_WHAT YOU ARE ASKED TO DO_: Would you write out the records below exactly as given?

<<<<

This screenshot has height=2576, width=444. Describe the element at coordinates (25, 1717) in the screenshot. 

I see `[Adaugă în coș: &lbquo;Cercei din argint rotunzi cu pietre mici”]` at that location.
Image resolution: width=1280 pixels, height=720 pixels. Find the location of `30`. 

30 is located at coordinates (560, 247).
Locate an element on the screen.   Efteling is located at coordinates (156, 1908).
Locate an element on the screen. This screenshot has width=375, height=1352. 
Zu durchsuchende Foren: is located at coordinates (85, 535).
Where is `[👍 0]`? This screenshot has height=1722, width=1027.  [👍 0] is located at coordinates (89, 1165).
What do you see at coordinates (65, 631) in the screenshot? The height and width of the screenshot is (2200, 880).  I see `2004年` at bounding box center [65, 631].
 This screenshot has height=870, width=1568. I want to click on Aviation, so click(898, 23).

>>>>

_RESULT_:
This screenshot has height=2576, width=444. Describe the element at coordinates (25, 1717) in the screenshot. 

I see `[Adaugă în coș: &lbquo;Cercei din argint rotunzi cu pietre mici”]` at that location.
Image resolution: width=1280 pixels, height=720 pixels. Find the location of `30`. 

30 is located at coordinates (560, 247).
Locate an element on the screen.   Efteling is located at coordinates (156, 1908).
Locate an element on the screen. This screenshot has width=375, height=1352. 
Zu durchsuchende Foren: is located at coordinates (85, 535).
Where is `[👍 0]`? This screenshot has height=1722, width=1027.  [👍 0] is located at coordinates (89, 1165).
What do you see at coordinates (65, 631) in the screenshot? The height and width of the screenshot is (2200, 880).  I see `2004年` at bounding box center [65, 631].
 This screenshot has height=870, width=1568. I want to click on Aviation, so click(898, 23).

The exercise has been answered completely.